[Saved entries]
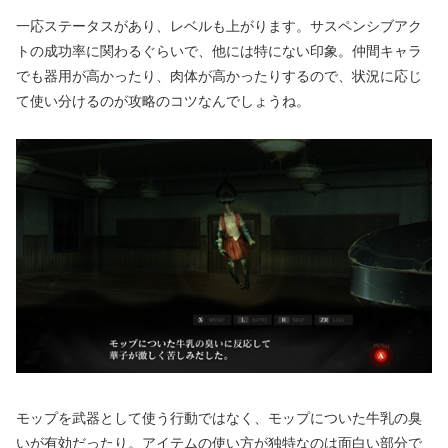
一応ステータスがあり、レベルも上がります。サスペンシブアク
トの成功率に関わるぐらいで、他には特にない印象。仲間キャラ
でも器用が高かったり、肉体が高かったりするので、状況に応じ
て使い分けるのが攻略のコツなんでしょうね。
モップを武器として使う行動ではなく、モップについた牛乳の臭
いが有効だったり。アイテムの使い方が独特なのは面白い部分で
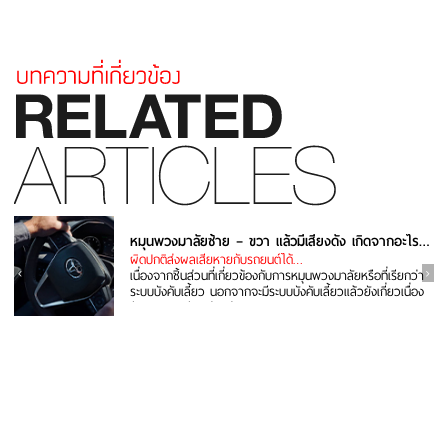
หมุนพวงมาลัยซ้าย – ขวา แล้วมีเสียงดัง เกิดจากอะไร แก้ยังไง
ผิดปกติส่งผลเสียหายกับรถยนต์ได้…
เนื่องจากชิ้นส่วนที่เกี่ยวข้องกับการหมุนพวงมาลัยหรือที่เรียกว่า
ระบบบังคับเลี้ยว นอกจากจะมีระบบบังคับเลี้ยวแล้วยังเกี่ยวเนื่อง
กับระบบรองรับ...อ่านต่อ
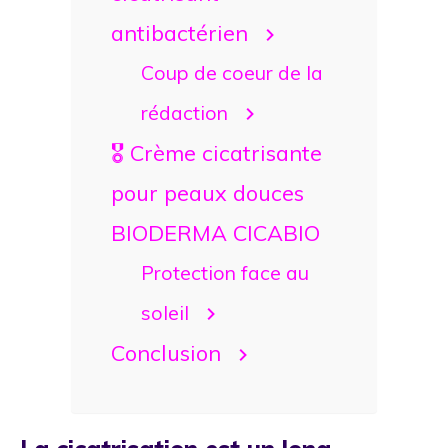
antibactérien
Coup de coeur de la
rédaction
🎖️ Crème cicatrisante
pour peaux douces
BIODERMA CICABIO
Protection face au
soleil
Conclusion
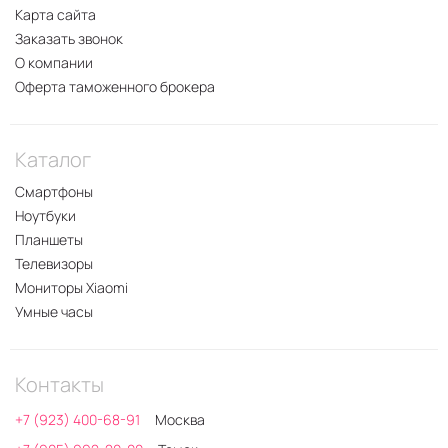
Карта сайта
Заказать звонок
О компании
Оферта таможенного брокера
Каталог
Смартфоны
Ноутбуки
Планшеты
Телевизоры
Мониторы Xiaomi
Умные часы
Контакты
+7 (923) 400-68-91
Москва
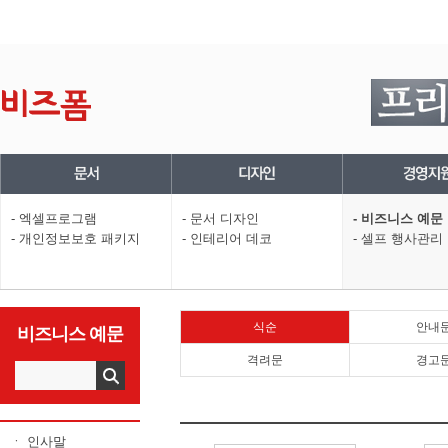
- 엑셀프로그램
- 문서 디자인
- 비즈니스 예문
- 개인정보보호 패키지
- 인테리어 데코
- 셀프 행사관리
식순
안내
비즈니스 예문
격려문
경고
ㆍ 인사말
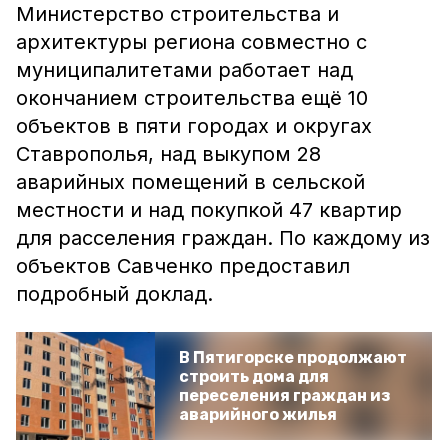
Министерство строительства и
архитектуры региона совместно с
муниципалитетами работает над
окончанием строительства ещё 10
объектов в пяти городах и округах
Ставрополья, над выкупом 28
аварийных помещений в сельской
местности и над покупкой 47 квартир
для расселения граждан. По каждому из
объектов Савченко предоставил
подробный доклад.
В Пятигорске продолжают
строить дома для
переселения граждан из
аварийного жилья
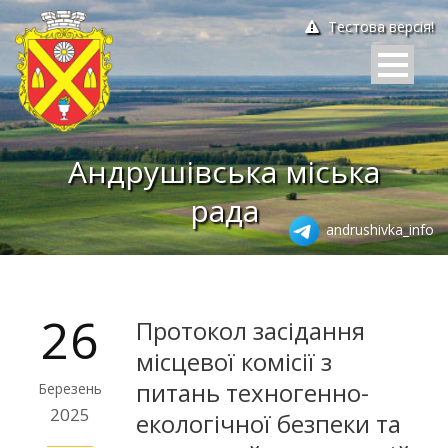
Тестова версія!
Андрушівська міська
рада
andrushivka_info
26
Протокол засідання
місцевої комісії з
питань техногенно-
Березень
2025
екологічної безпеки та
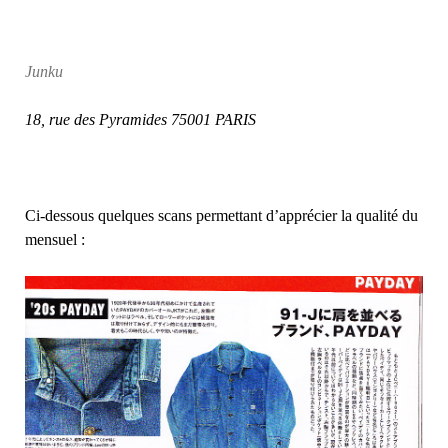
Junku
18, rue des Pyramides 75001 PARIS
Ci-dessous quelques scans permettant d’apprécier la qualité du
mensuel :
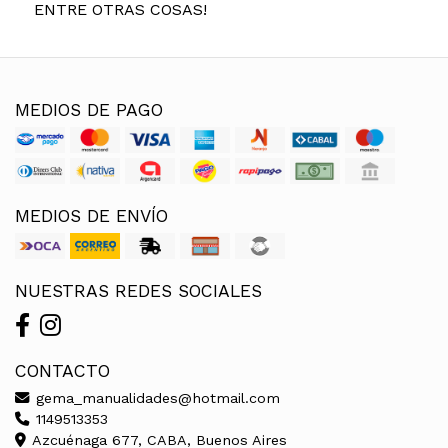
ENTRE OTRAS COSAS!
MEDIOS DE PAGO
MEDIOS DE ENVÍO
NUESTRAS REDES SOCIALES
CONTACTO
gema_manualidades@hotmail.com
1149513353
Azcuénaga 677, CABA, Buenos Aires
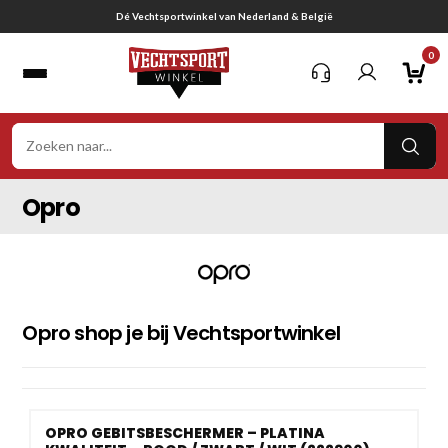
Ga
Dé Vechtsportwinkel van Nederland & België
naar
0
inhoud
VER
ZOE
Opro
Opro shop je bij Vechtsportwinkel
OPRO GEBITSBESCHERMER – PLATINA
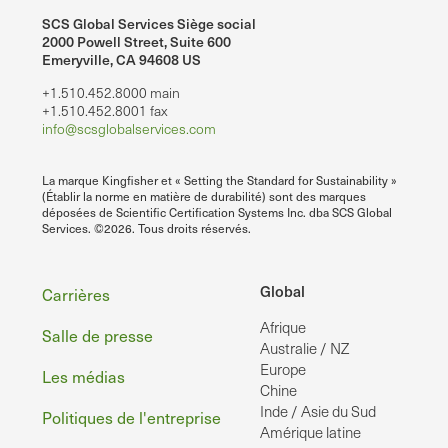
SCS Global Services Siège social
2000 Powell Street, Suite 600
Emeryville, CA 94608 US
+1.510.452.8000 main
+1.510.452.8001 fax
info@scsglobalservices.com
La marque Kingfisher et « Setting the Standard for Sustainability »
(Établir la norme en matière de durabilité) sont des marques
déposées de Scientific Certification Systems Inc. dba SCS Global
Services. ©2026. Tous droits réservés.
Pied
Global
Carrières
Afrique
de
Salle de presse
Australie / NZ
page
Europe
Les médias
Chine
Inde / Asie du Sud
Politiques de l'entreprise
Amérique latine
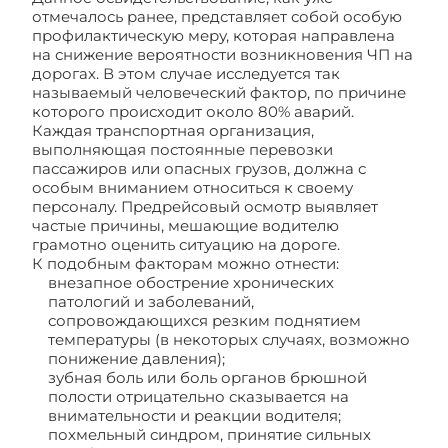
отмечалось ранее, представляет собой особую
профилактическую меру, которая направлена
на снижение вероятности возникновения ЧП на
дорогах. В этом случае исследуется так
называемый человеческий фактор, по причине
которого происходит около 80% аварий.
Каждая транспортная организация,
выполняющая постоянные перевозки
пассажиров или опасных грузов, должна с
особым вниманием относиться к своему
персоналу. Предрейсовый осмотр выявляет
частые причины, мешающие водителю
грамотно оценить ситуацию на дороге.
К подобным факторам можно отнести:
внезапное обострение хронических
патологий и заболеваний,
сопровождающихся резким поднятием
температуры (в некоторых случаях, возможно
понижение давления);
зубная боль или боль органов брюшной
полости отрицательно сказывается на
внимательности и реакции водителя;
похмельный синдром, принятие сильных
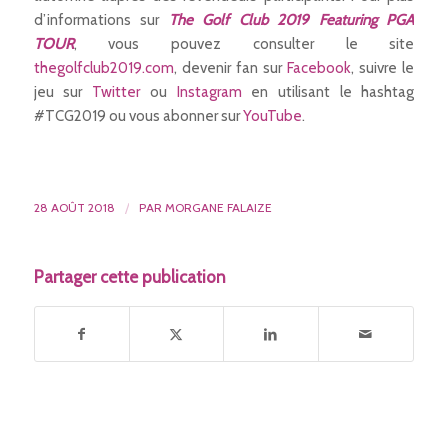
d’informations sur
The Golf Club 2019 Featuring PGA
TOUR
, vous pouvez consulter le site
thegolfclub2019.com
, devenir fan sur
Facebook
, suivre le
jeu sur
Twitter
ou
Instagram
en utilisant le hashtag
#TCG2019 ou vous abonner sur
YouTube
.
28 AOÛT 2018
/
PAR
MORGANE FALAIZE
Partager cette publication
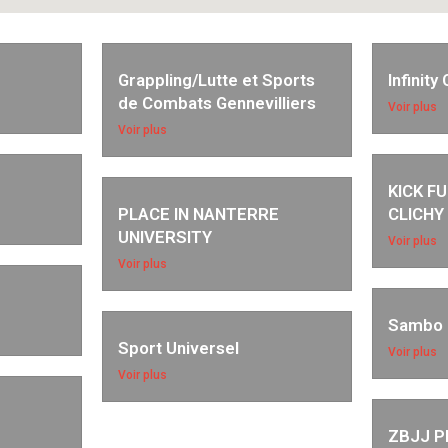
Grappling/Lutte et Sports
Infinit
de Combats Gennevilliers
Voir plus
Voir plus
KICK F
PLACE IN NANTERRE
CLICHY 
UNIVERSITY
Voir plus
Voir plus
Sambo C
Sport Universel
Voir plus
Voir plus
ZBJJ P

- **The task**
Apart from the images, the entries above must be returned without alteration.

- **Answer for this exercise**
一応ステータスがあり、レベルも上がります。サスペンシブアク
トの成功率に関わるぐらいで、他には特にない印象。仲間キャラ
でも器用が高かったり、肉体が高かったりするので、状況に応じ
て使い分けるのが攻略のコツなんでしょうね。
モップを武器として使う行動ではなく、モップについた牛乳の臭
いが有効だったり。アイテムの使い方が独特なのは面白い部分で
หมุนพวงมาลัยซ้าย – ขวา แล้วมีเสียงดัง เกิดจากอะไร แก้ยังไง
ผิดปกติส่งผลเสียหายกับรถยนต์ได้…
เนื่องจากชิ้นส่วนที่เกี่ยวข้องกับการหมุนพวงมาลัยหรือที่เรียกว่า
ระบบบังคับเลี้ยว นอกจากจะมีระบบบังคับเลี้ยวแล้วยังเกี่ยวเนื่อง
กับระบบรองรับ...อ่านต่อ
antibactérien
Coup de coeur de la
rédaction
🎖️ Crème cicatrisante
pour peaux douces
BIODERMA CICABIO
Protection face au
soleil
Conclusion
Карта сайта
Заказать звонок
О компании
Оферта таможенного брокера
Каталог
Смартфоны
Ноутбуки
Планшеты
Телевизоры
Мониторы Xiaomi
Умные часы
Контакты
+7 (923) 400-68-91
Москва
- 엑셀프로그램
- 문서 디자인
- 비즈니스 예문
- 개인정보보호 패키지
- 인테리어 데코
- 셀프 행사관리
식순
안내
비즈니스 예문
격려문
경고
ㆍ 인사말
Министерство строительства и
архитектуры региона совместно с
муниципалитетами работает над
окончанием строительства ещё 10
объектов в пяти городах и округах
Ставрополья, над выкупом 28
аварийных помещений в сельской
местности и над покупкой 47 квартир
для расселения граждан. По каждому из
объектов Савченко предоставил
подробный доклад.
В Пятигорске продолжают
строить дома для
переселения граждан из
аварийного жилья
Тестова версія!
Андрушівська міська
рада
andrushivka_info
26
Протокол засідання
місцевої комісії з
питань техногенно-
Березень
2025
екологічної безпеки та
Junku
18, rue des Pyramides 75001 PARIS
Ci-dessous quelques scans permettant d’apprécier la qualité du
mensuel :
ENTRE OTRAS COSAS!
MEDIOS DE PAGO
MEDIOS DE ENVÍO
NUESTRAS REDES SOCIALES
CONTACTO
gema_manualidades@hotmail.com
1149513353
Azcuénaga 677, CABA, Buenos Aires
Ga
Dé Vechtsportwinkel van Nederland & België
naar
0
inhoud
VER
ZOE
Opro
Opro shop je bij Vechtsportwinkel
OPRO GEBITSBESCHERMER – PLATINA
SCS Global Services Siège social
2000 Powell Street, Suite 600
Emeryville, CA 94608 US
+1.510.452.8000 main
+1.510.452.8001 fax
info@scsglobalservices.com
La marque Kingfisher et « Setting the Standard for Sustainability »
(Établir la norme en matière de durabilité) sont des marques
déposées de Scientific Certification Systems Inc. dba SCS Global
Services. ©2026. Tous droits réservés.
Pied
Global
Carrières
Afrique
de
Salle de presse
Australie / NZ
page
Europe
Les médias
Chine
Inde / Asie du Sud
Politiques de l'entreprise
Amérique latine
отмечалось ранее, представляет собой особую
профилактическую меру, которая направлена
на снижение вероятности возникновения ЧП на
дорогах. В этом случае исследуется так
называемый человеческий фактор, по причине
которого происходит около 80% аварий.
Каждая транспортная организация,
выполняющая постоянные перевозки
пассажиров или опасных грузов, должна с
особым вниманием относиться к своему
персоналу. Предрейсовый осмотр выявляет
частые причины, мешающие водителю
грамотно оценить ситуацию на дороге.
К подобным факторам можно отнести:
внезапное обострение хронических
патологий и заболеваний,
сопровождающихся резким поднятием
температуры (в некоторых случаях, возможно
понижение давления);
зубная боль или боль органов брюшной
полости отрицательно сказывается на
внимательности и реакции водителя;
похмельный синдром, принятие сильных
d’informations sur
The Golf Club 2019 Featuring PGA
TOUR
, vous pouvez consulter le site
thegolfclub2019.com
, devenir fan sur
Facebook
, suivre le
jeu sur
Twitter
ou
Instagram
en utilisant le hashtag
#TCG2019 ou vous abonner sur
YouTube
.
28 AOÛT 2018
/
PAR
MORGANE FALAIZE
Partager cette publication
Grappling/Lutte et Sports
Infinit
de Combats Gennevilliers
Voir plus
Voir plus
KICK F
PLACE IN NANTERRE
CLICHY 
UNIVERSITY
Voir plus
Voir plus
Sambo C
Sport Universel
Voir plus
Voir plus
ZBJJ P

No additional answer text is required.